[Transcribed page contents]
━━━
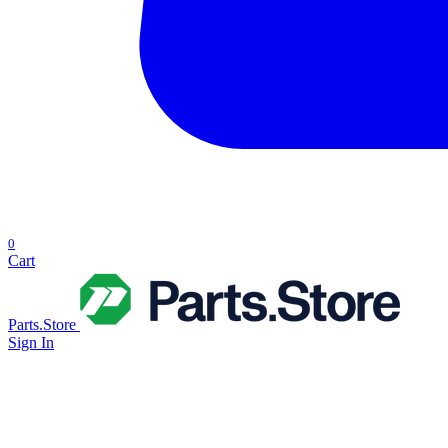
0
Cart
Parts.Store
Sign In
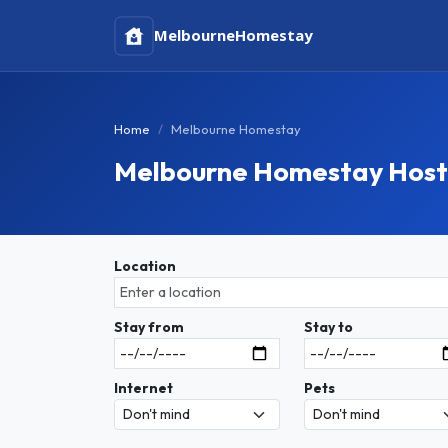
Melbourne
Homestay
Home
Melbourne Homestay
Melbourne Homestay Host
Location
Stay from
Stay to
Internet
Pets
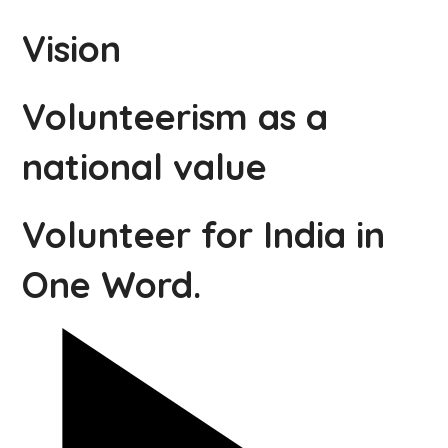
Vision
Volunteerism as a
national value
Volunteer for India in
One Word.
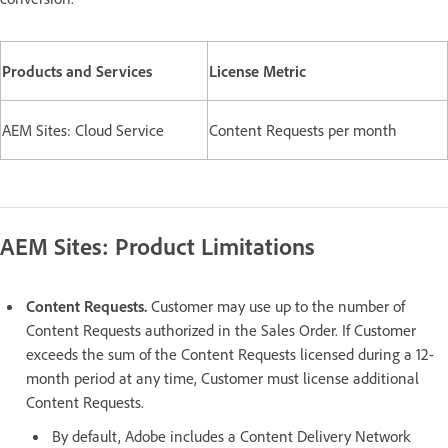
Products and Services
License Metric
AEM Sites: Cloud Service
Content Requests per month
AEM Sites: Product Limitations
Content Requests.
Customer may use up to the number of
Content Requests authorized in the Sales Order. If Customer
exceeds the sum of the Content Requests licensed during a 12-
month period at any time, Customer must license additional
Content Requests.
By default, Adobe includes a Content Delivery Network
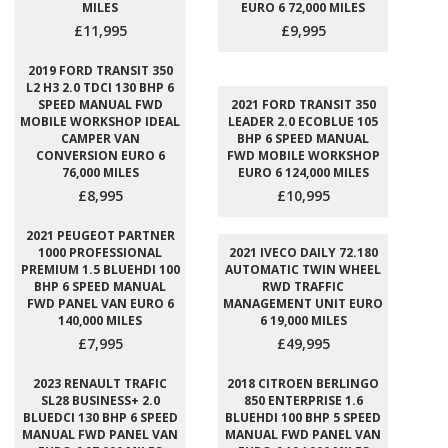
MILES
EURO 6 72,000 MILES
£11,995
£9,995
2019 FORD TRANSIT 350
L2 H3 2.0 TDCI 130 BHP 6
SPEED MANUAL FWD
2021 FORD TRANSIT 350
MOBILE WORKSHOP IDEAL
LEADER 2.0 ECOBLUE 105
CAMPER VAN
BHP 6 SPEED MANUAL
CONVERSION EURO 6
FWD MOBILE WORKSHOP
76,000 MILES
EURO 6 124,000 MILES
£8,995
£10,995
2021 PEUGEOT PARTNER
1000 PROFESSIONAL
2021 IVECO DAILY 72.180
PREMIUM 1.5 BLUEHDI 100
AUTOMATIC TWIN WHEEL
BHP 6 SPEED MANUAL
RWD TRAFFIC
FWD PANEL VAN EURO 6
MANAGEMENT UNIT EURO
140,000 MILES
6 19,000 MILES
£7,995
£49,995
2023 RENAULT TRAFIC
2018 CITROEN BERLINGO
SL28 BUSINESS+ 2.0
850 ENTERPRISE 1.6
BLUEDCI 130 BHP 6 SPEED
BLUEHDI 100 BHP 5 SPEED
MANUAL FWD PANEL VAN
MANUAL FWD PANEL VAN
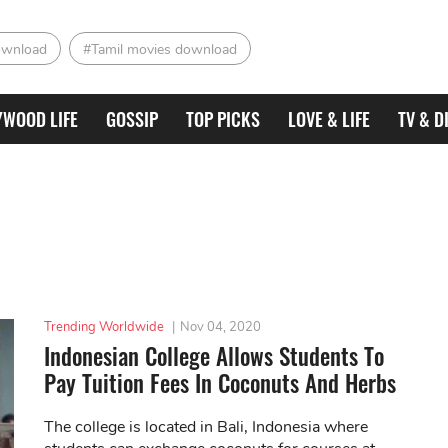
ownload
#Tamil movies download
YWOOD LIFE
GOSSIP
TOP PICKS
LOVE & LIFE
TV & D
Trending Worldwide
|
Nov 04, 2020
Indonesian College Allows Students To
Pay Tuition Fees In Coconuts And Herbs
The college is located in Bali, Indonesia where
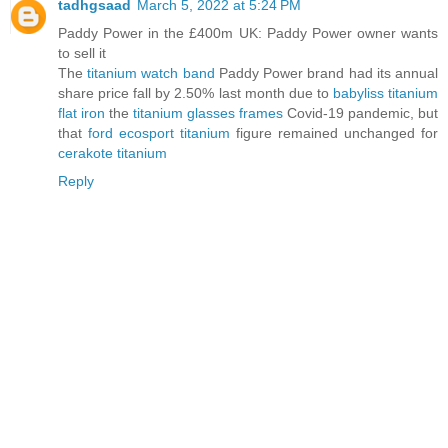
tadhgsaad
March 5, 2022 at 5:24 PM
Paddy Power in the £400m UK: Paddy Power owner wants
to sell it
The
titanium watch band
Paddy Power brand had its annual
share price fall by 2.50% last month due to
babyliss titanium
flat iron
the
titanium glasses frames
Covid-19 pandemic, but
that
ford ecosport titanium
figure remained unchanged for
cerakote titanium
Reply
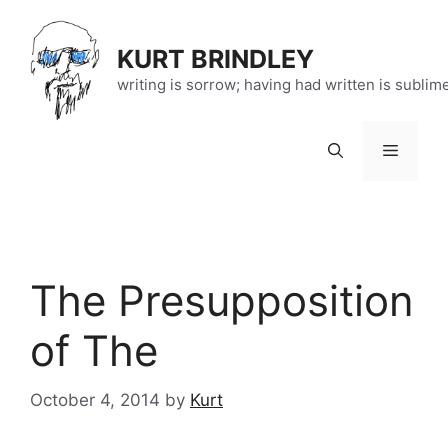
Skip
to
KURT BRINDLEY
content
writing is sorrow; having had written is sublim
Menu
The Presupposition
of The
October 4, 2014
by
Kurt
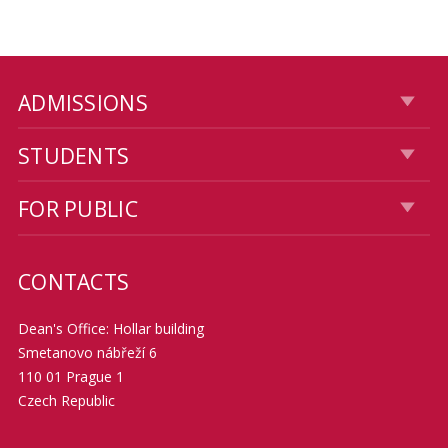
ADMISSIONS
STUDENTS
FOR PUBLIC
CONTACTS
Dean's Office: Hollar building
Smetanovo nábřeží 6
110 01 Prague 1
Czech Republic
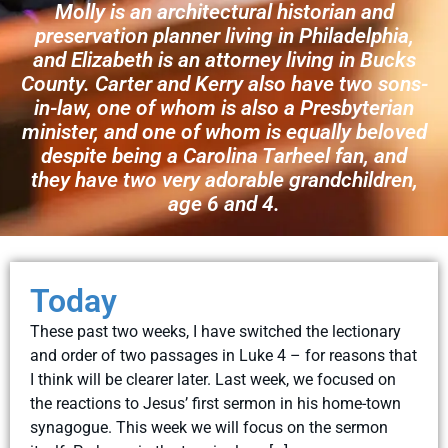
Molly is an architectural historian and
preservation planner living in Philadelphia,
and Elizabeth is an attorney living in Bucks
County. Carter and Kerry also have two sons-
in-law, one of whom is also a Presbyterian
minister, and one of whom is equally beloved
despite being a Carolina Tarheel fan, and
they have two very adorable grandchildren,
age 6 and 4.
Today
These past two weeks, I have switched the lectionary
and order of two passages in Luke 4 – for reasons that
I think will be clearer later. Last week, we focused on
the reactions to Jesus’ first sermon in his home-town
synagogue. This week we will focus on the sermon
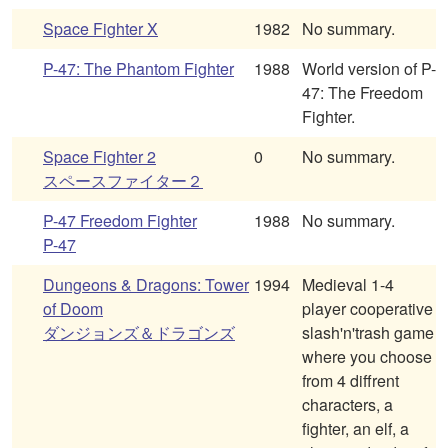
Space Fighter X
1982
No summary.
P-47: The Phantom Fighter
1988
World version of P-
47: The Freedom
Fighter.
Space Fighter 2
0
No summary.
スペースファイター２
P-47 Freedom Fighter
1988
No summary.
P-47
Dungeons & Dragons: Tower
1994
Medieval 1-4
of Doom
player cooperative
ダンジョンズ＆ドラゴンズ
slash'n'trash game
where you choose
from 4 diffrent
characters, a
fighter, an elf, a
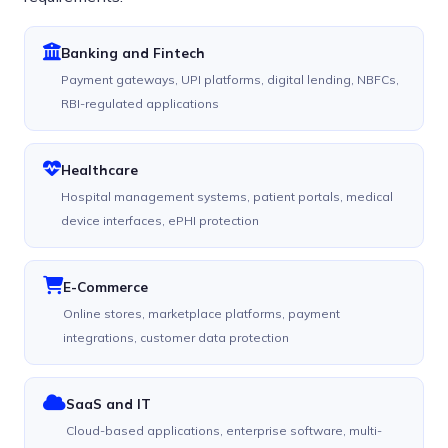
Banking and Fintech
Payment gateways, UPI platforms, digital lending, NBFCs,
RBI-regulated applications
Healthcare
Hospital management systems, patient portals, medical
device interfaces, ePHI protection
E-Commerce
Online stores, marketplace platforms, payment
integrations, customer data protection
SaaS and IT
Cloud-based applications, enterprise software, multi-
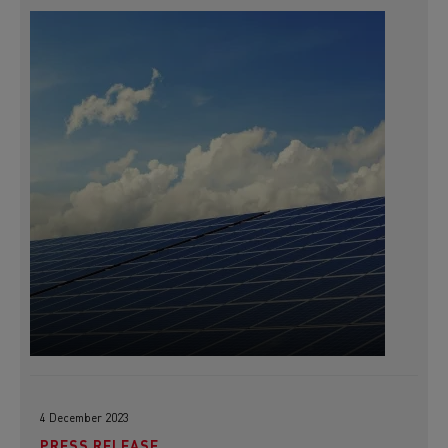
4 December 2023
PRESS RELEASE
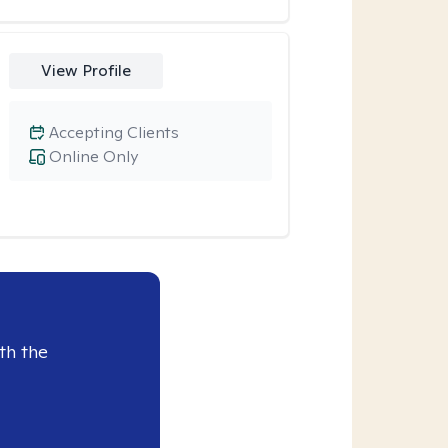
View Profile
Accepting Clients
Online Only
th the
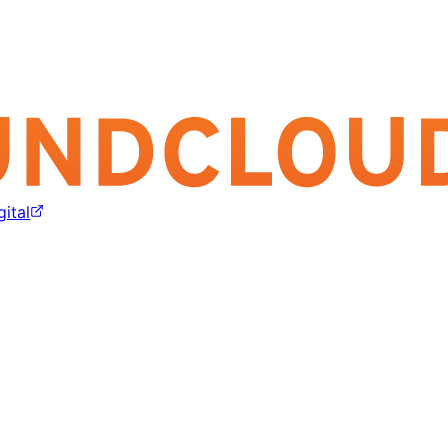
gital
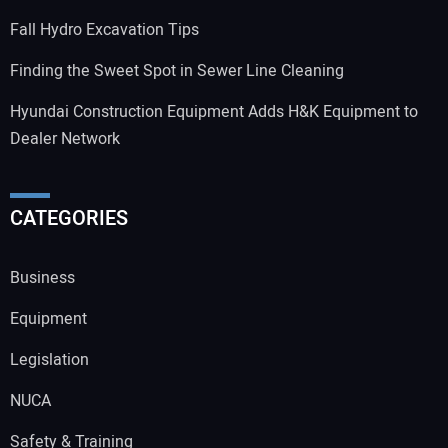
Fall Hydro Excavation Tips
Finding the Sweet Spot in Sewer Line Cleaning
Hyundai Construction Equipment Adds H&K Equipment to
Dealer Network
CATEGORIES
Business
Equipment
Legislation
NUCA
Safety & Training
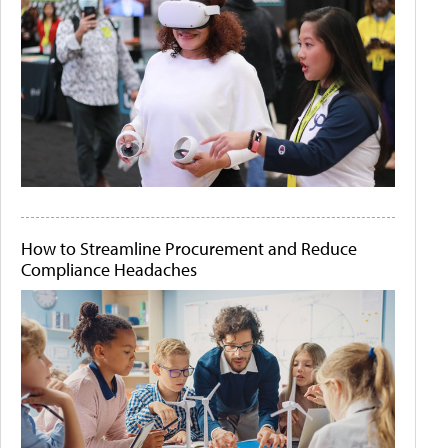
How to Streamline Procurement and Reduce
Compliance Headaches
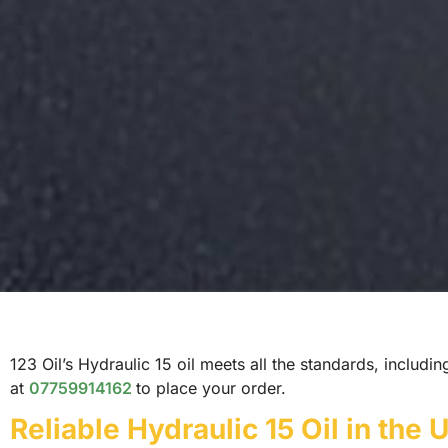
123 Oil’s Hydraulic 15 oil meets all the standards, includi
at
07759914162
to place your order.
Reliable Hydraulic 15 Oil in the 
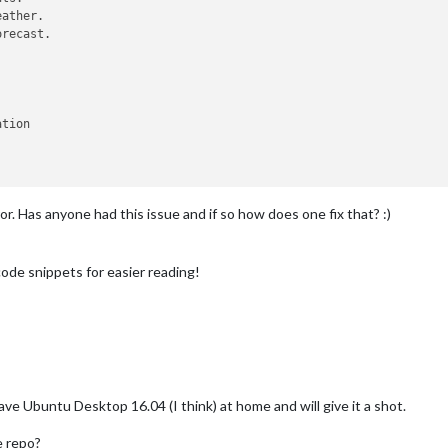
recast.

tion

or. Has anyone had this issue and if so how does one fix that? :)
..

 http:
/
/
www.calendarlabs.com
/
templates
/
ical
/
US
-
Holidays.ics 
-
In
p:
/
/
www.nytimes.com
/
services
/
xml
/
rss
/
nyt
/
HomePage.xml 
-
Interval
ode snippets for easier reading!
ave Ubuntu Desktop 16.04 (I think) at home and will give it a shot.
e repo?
━━━
REQUIREMENT:
From the data above, report how many lines include the string "titanium". The number alone will do.

WORKED SOLUTION:
5